Final answer:
To find P(0 < x < 4) given a continuous probability density function f(x)=4x^3 defined from 0 to 2, we actually look at the entire probability of the defined range, which is 1. Due to possible typos in the question, we've assumed the function's upper bound is 2 as beyond that the probability is 0, and the integral from 0 to 2 for a valid probability density function is 1.
Step-by-step explanation:
To answer the student's question: Given the probability density function f(x)=4x3 over the interval 0 ≤ x ≤ 2, what is P(0 < x < 4)? We need to first recognize that the function provided cannot be the correct probability density function over the interval 0 ≤ x ≤ 4 as it was initially stated for the interval 0 ≤ x ≤ 2. This appears to be a typographical error in the question. Assuming the student meant the interval from 0 to 2, we will approach the question accordingly.

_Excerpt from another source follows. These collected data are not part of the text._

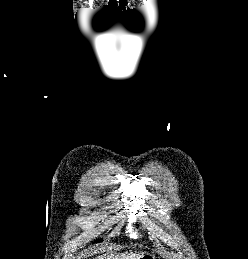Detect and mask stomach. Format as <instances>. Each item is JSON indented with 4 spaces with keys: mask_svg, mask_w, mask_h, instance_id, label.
<instances>
[{
    "mask_svg": "<svg viewBox=\"0 0 248 259\" xmlns=\"http://www.w3.org/2000/svg\"><path fill=\"white\" fill-rule=\"evenodd\" d=\"M140 259H156L155 255L154 254H151V253H146V254H143Z\"/></svg>",
    "mask_w": 248,
    "mask_h": 259,
    "instance_id": "obj_1",
    "label": "stomach"
}]
</instances>
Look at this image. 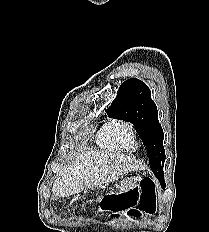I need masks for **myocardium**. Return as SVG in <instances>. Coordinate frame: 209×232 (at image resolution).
Returning <instances> with one entry per match:
<instances>
[{"label": "myocardium", "mask_w": 209, "mask_h": 232, "mask_svg": "<svg viewBox=\"0 0 209 232\" xmlns=\"http://www.w3.org/2000/svg\"><path fill=\"white\" fill-rule=\"evenodd\" d=\"M122 130H126L131 134L132 140L134 142V147L132 149L127 148L121 138H120V132ZM112 132H113V138L114 141L116 142V144L124 151H133L136 149L137 145H136V138H135V128L134 126L126 121H118L112 128Z\"/></svg>", "instance_id": "obj_1"}]
</instances>
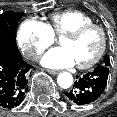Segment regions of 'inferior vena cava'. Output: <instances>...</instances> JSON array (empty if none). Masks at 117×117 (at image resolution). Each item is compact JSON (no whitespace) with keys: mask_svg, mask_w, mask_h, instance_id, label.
<instances>
[{"mask_svg":"<svg viewBox=\"0 0 117 117\" xmlns=\"http://www.w3.org/2000/svg\"><path fill=\"white\" fill-rule=\"evenodd\" d=\"M39 58V55H37L36 53H34L33 55H32V59L33 60H37Z\"/></svg>","mask_w":117,"mask_h":117,"instance_id":"602c4592","label":"inferior vena cava"}]
</instances>
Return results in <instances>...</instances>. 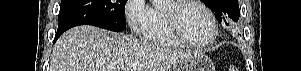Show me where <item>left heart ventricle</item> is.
Returning <instances> with one entry per match:
<instances>
[{
	"instance_id": "b2bd125f",
	"label": "left heart ventricle",
	"mask_w": 301,
	"mask_h": 71,
	"mask_svg": "<svg viewBox=\"0 0 301 71\" xmlns=\"http://www.w3.org/2000/svg\"><path fill=\"white\" fill-rule=\"evenodd\" d=\"M186 36L193 42L204 43L210 39L213 26L206 13L196 5H189L180 12Z\"/></svg>"
}]
</instances>
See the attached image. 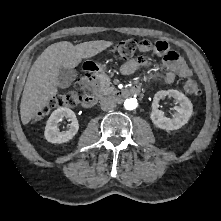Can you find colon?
<instances>
[{"mask_svg": "<svg viewBox=\"0 0 221 221\" xmlns=\"http://www.w3.org/2000/svg\"><path fill=\"white\" fill-rule=\"evenodd\" d=\"M142 41L139 39H126L119 42L114 47V52L122 59H130L140 48ZM94 84V79L91 75L85 74L81 76L75 83V91H69L56 95L50 104L38 114L36 120H41L44 115L52 108L57 107H73L81 102L91 92ZM185 91L192 96L200 95V88L194 78H188L184 84Z\"/></svg>", "mask_w": 221, "mask_h": 221, "instance_id": "5ec220e1", "label": "colon"}]
</instances>
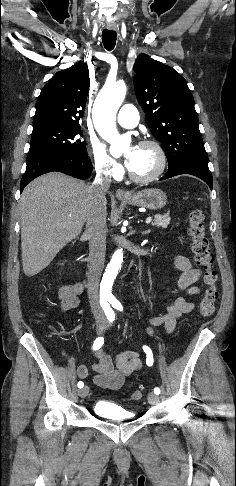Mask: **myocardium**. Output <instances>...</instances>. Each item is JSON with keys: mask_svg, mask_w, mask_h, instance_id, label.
<instances>
[{"mask_svg": "<svg viewBox=\"0 0 236 486\" xmlns=\"http://www.w3.org/2000/svg\"><path fill=\"white\" fill-rule=\"evenodd\" d=\"M139 146L153 147L158 154V166L154 172L147 176H138L134 174L130 169L128 170L129 178L136 183H150L157 180L165 171L167 165V155L163 146L156 140L146 139L139 143Z\"/></svg>", "mask_w": 236, "mask_h": 486, "instance_id": "myocardium-1", "label": "myocardium"}]
</instances>
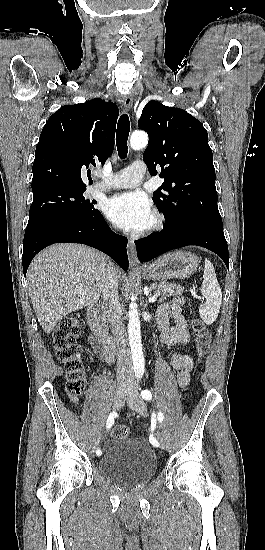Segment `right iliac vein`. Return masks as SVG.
<instances>
[{
	"label": "right iliac vein",
	"mask_w": 265,
	"mask_h": 550,
	"mask_svg": "<svg viewBox=\"0 0 265 550\" xmlns=\"http://www.w3.org/2000/svg\"><path fill=\"white\" fill-rule=\"evenodd\" d=\"M127 390L124 387H118L113 398V409L119 410L124 405Z\"/></svg>",
	"instance_id": "1"
}]
</instances>
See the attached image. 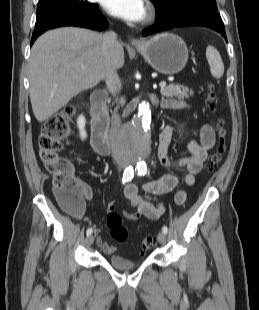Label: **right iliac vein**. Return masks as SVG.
Masks as SVG:
<instances>
[{
  "label": "right iliac vein",
  "mask_w": 259,
  "mask_h": 310,
  "mask_svg": "<svg viewBox=\"0 0 259 310\" xmlns=\"http://www.w3.org/2000/svg\"><path fill=\"white\" fill-rule=\"evenodd\" d=\"M94 242V236L93 235H89L87 238H86V245L87 246H91Z\"/></svg>",
  "instance_id": "63e3f726"
}]
</instances>
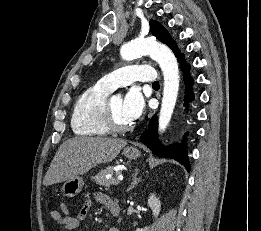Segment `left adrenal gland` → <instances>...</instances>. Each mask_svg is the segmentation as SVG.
<instances>
[{
  "instance_id": "1",
  "label": "left adrenal gland",
  "mask_w": 261,
  "mask_h": 231,
  "mask_svg": "<svg viewBox=\"0 0 261 231\" xmlns=\"http://www.w3.org/2000/svg\"><path fill=\"white\" fill-rule=\"evenodd\" d=\"M137 175H138V170H136V172L134 173L133 178H132V182H131L129 188L127 189V192L132 190L138 184V182H140L141 178L140 177L137 178Z\"/></svg>"
}]
</instances>
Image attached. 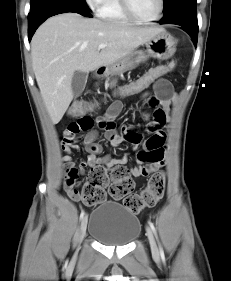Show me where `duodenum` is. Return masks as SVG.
<instances>
[{
	"instance_id": "obj_1",
	"label": "duodenum",
	"mask_w": 231,
	"mask_h": 281,
	"mask_svg": "<svg viewBox=\"0 0 231 281\" xmlns=\"http://www.w3.org/2000/svg\"><path fill=\"white\" fill-rule=\"evenodd\" d=\"M104 72H105V68L104 67H98V68L95 69L94 75L96 77H100V76H102L104 74Z\"/></svg>"
}]
</instances>
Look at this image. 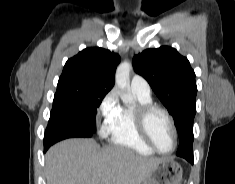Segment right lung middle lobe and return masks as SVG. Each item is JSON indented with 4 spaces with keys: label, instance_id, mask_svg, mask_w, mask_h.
Returning <instances> with one entry per match:
<instances>
[{
    "label": "right lung middle lobe",
    "instance_id": "right-lung-middle-lobe-1",
    "mask_svg": "<svg viewBox=\"0 0 235 184\" xmlns=\"http://www.w3.org/2000/svg\"><path fill=\"white\" fill-rule=\"evenodd\" d=\"M108 90L96 87L57 90L53 100V113L64 114L85 128L82 134L66 133L59 140L71 137H91L95 131V115Z\"/></svg>",
    "mask_w": 235,
    "mask_h": 184
}]
</instances>
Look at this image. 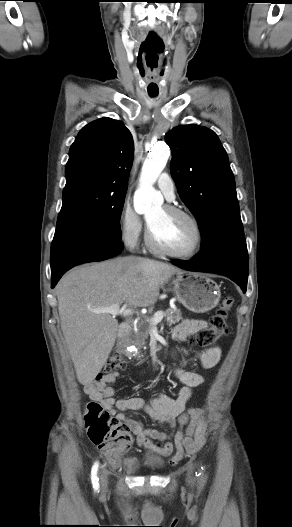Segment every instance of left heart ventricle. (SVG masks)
I'll list each match as a JSON object with an SVG mask.
<instances>
[{"mask_svg":"<svg viewBox=\"0 0 292 527\" xmlns=\"http://www.w3.org/2000/svg\"><path fill=\"white\" fill-rule=\"evenodd\" d=\"M147 220L154 239L161 246L183 252L193 245L195 231L187 218L157 207L149 212Z\"/></svg>","mask_w":292,"mask_h":527,"instance_id":"obj_1","label":"left heart ventricle"}]
</instances>
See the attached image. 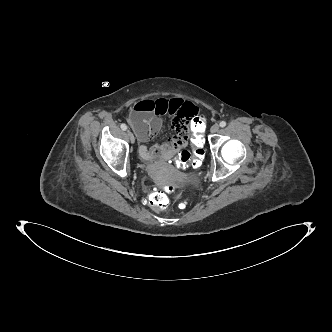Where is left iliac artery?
Segmentation results:
<instances>
[{"label":"left iliac artery","instance_id":"left-iliac-artery-1","mask_svg":"<svg viewBox=\"0 0 332 332\" xmlns=\"http://www.w3.org/2000/svg\"><path fill=\"white\" fill-rule=\"evenodd\" d=\"M219 125H220V127H225L226 126V122L225 121H221Z\"/></svg>","mask_w":332,"mask_h":332}]
</instances>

To find the probability that x is between 0 and 4, given a continuous probability distribution, we need to calculate the area under the probability density function from 0 to 4. However, since our function is defined only up to 2, and the values for a probability density function must be between 0 and 1, we face two issues. First, the probabilities for values beyond the defined range (2 to 4 in this case) are 0. Second, the area under the curve of a probability density function from 0 to its upper bound (in this case, 2) is 1.
Therefore, the correct approach to find the probability for the range 0 < x < 4 when the function is only defined up to x = 2 is to realize that P(0 < x < 4) is equivalent to the total probability of the defined interval, which is P(0 < x ≤ 2), and hence it equals 1. So, if the provided interval was indeed from 0 to 4, the probability sought (P(0 < x < 4)) would be 1 as the entire range of the function is being considered.